For this exercise, reproduce each entry below exactly, excluding pictures.
- - - - - - -
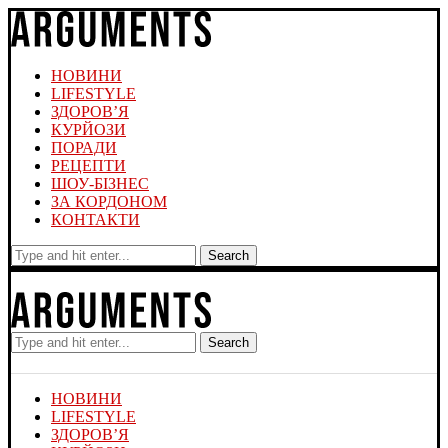
НОВИНИ
LIFESTYLE
ЗДОРОВ’Я
КУРЙОЗИ
ПОРАДИ
РЕЦЕПТИ
ШОУ-БІЗНЕС
ЗА КОРДОНОМ
КОНТАКТИ
Search
Search
НОВИНИ
LIFESTYLE
ЗДОРОВ’Я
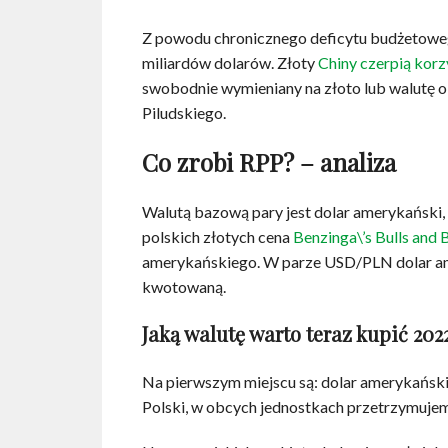
Z powodu chronicznego deficytu budżetowego
miliardów dolarów. Złoty
Chiny czerpią kor
swobodnie wymieniany na złoto lub walutę 
Piludskiego.
Co zrobi RPP? – analiza
Walutą bazową pary jest dolar amerykański
polskich złotych cena
Benzinga\’s Bulls and B
amerykańskiego. W parze USD/PLN dolar ame
kwotowaną.
Jaką walutę warto teraz kupić 202
Na pierwszym miejscu są: dolar amerykański
Polski, w obcych jednostkach przetrzymujem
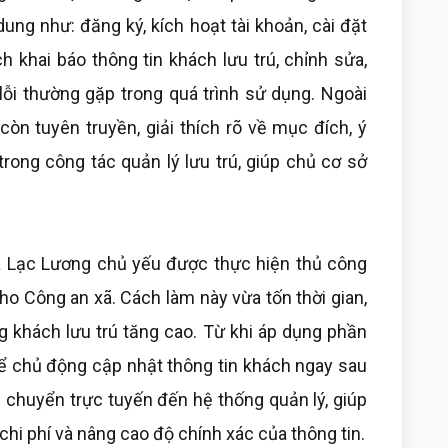
ung như: đăng ký, kích hoạt tài khoản, cài đặt
 khai báo thông tin khách lưu trú, chỉnh sửa,
lỗi thường gặp trong quá trình sử dụng. Ngoài
òn tuyên truyền, giải thích rõ về mục đích, ý
ong công tác quản lý lưu trú, giúp chủ cơ sở
 xã Lạc Lương chủ yếu được thực hiện thủ công
ho Công an xã. Cách làm này vừa tốn thời gian,
ợng khách lưu trú tăng cao. Từ khi áp dụng phần
ể chủ động cập nhật thông tin khách ngay sau
 chuyển trực tuyến đến hệ thống quản lý, giúp
 chi phí và nâng cao độ chính xác của thông tin.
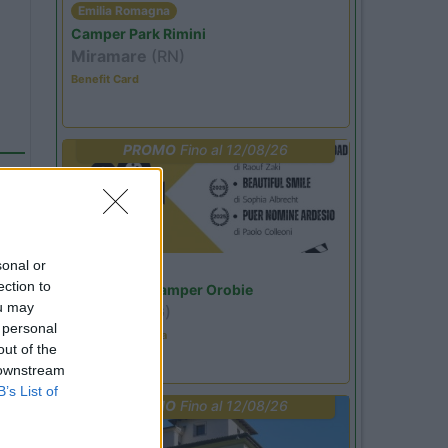
Emilia Romagna
Camper Park Rimini
Miramare
(RN)
Benefit Card
PROMO
Fino al 12/08/26
sonal or
Lombardia
ection to
Area Sosta Camper Orobie
ou may
Ardesio
(BG)
 personal
Estate in cineteca
out of the
 downstream
B’s List of
PROMO
Fino al 12/08/26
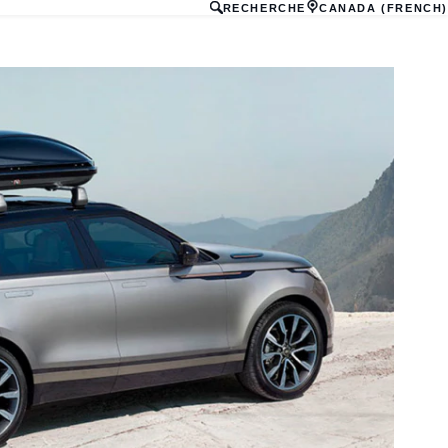
RECHERCHE
CANADA (FRENCH)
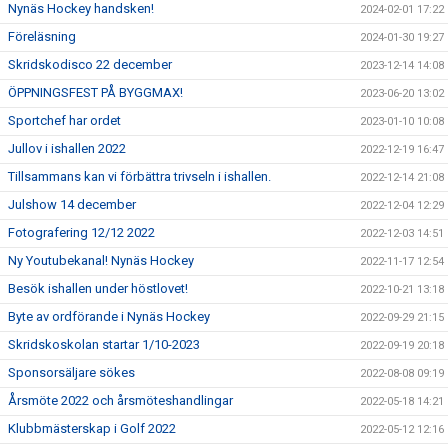
Nynäs Hockey handsken!
2024-02-01 17:22
Föreläsning
2024-01-30 19:27
Skridskodisco 22 december
2023-12-14 14:08
ÖPPNINGSFEST PÅ BYGGMAX!
2023-06-20 13:02
Sportchef har ordet
2023-01-10 10:08
Jullov i ishallen 2022
2022-12-19 16:47
Tillsammans kan vi förbättra trivseln i ishallen.
2022-12-14 21:08
Julshow 14 december
2022-12-04 12:29
Fotografering 12/12 2022
2022-12-03 14:51
Ny Youtubekanal! Nynäs Hockey
2022-11-17 12:54
Besök ishallen under höstlovet!
2022-10-21 13:18
Byte av ordförande i Nynäs Hockey
2022-09-29 21:15
Skridskoskolan startar 1/10-2023
2022-09-19 20:18
Sponsorsäljare sökes
2022-08-08 09:19
Årsmöte 2022 och årsmöteshandlingar
2022-05-18 14:21
Klubbmästerskap i Golf 2022
2022-05-12 12:16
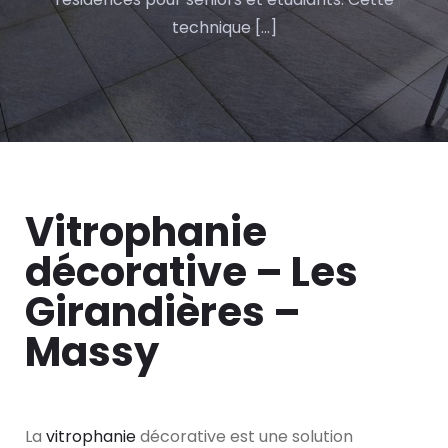
technique […]
Vitrophanie
décorative – Les
Girandières –
Massy
La
vitrophanie
décorative est une solution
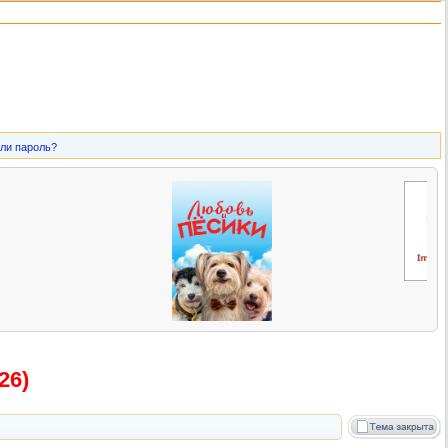
ли пароль?
26)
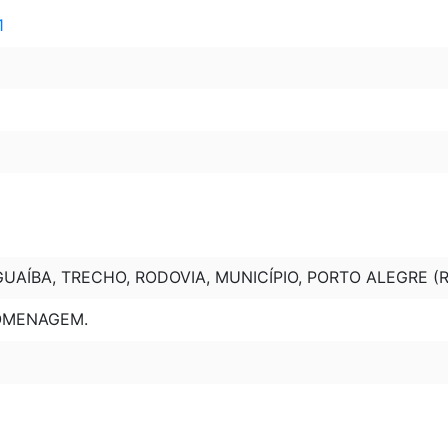
1
UAÍBA, TRECHO, RODOVIA, MUNICÍPIO, PORTO ALEGRE (R
HOMENAGEM.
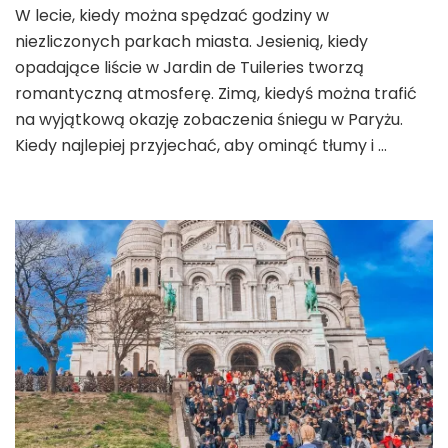
Paryża?
W lecie, kiedy można spędzać godziny w
niezliczonych parkach miasta. Jesienią, kiedy
opadające liście w Jardin de Tuileries tworzą
romantyczną atmosferę. Zimą, kiedyś można trafić
na wyjątkową okazję zobaczenia śniegu w Paryżu.
Kiedy najlepiej przyjechać, aby ominąć tłumy i …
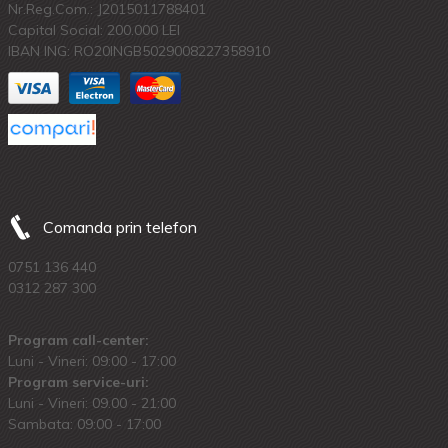
Nr.Reg.Com.: J2015011788401
Capital Social: 200.000 LEI
IBAN ING: RO20INGB5029008227358910
Comanda prin telefon
0751 136 440
0312 287 300
Program call-center:
Luni - Vineri: 09:00 - 17:00
Program service-uri:
Luni - Vineri: 09.00 - 21:00
Sambata: 09:00 - 17:00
- - - - - - -
(SOLUTION BELOW)
НОВИНИ
LIFESTYLE
ЗДОРОВ’Я
КУРЙОЗИ
ПОРАДИ
РЕЦЕПТИ
ШОУ-БІЗНЕС
ЗА КОРДОНОМ
КОНТАКТИ
Search
Search
НОВИНИ
LIFESTYLE
ЗДОРОВ’Я
Z powodu chronicznego deficytu budżetowego
miliardów dolarów. Złoty
Chiny czerpią kor
swobodnie wymieniany na złoto lub walutę 
Piludskiego.
Co zrobi RPP? – analiza
Walutą bazową pary jest dolar amerykański
polskich złotych cena
Benzinga\’s Bulls and B
amerykańskiego. W parze USD/PLN dolar ame
kwotowaną.
Jaką walutę warto teraz kupić 202
Na pierwszym miejscu są: dolar amerykański
Polski, w obcych jednostkach przetrzymujem
ung như: đăng ký, kích hoạt tài khoản, cài đặt
 khai báo thông tin khách lưu trú, chỉnh sửa,
lỗi thường gặp trong quá trình sử dụng. Ngoài
òn tuyên truyền, giải thích rõ về mục đích, ý
ong công tác quản lý lưu trú, giúp chủ cơ sở
 xã Lạc Lương chủ yếu được thực hiện thủ công
ho Công an xã. Cách làm này vừa tốn thời gian,
ợng khách lưu trú tăng cao. Từ khi áp dụng phần
ể chủ động cập nhật thông tin khách ngay sau
 chuyển trực tuyến đến hệ thống quản lý, giúp
 chi phí và nâng cao độ chính xác của thông tin.
Emilia Romagna
Camper Park Rimini
Miramare
(RN)
Benefit Card
PROMO
Fino al 12/08/26
sonal or
Lombardia
ection to
Area Sosta Camper Orobie
ou may
Ardesio
(BG)
 personal
Estate in cineteca
out of the
 downstream
B’s List of
PROMO
Fino al 12/08/26
RECHERCHE
CANADA (FRENCH)
Nynäs Hockey handsken!
2024-02-01 17:22
Föreläsning
2024-01-30 19:27
Skridskodisco 22 december
2023-12-14 14:08
ÖPPNINGSFEST PÅ BYGGMAX!
2023-06-20 13:02
Sportchef har ordet
2023-01-10 10:08
Jullov i ishallen 2022
2022-12-19 16:47
Tillsammans kan vi förbättra trivseln i ishallen.
2022-12-14 21:08
Julshow 14 december
2022-12-04 12:29
Fotografering 12/12 2022
2022-12-03 14:51
Ny Youtubekanal! Nynäs Hockey
2022-11-17 12:54
Besök ishallen under höstlovet!
2022-10-21 13:18
Byte av ordförande i Nynäs Hockey
2022-09-29 21:15
Skridskoskolan startar 1/10-2023
2022-09-19 20:18
Sponsorsäljare sökes
2022-08-08 09:19
Årsmöte 2022 och årsmöteshandlingar
2022-05-18 14:21
Klubbmästerskap i Golf 2022
2022-05-12 12:16
technique […]
Vitrophanie
décorative – Les
Girandières –
Massy
La
vitrophanie
décorative est une solution
ли пароль?
26)
1
UAÍBA, TRECHO, RODOVIA, MUNICÍPIO, PORTO ALEGRE (R
HOMENAGEM.
Paryża?
W lecie, kiedy można spędzać godziny w
niezliczonych parkach miasta. Jesienią, kiedy
opadające liście w Jardin de Tuileries tworzą
romantyczną atmosferę. Zimą, kiedyś można trafić
na wyjątkową okazję zobaczenia śniegu w Paryżu.
Kiedy najlepiej przyjechać, aby ominąć tłumy i …
Nr.Reg.Com.: J2015011788401
Capital Social: 200.000 LEI
IBAN ING: RO20INGB5029008227358910
Comanda prin telefon
0751 136 440
0312 287 300
Program call-center:
Luni - Vineri: 09:00 - 17:00
Program service-uri:
Luni - Vineri: 09.00 - 21:00
Sambata: 09:00 - 17:00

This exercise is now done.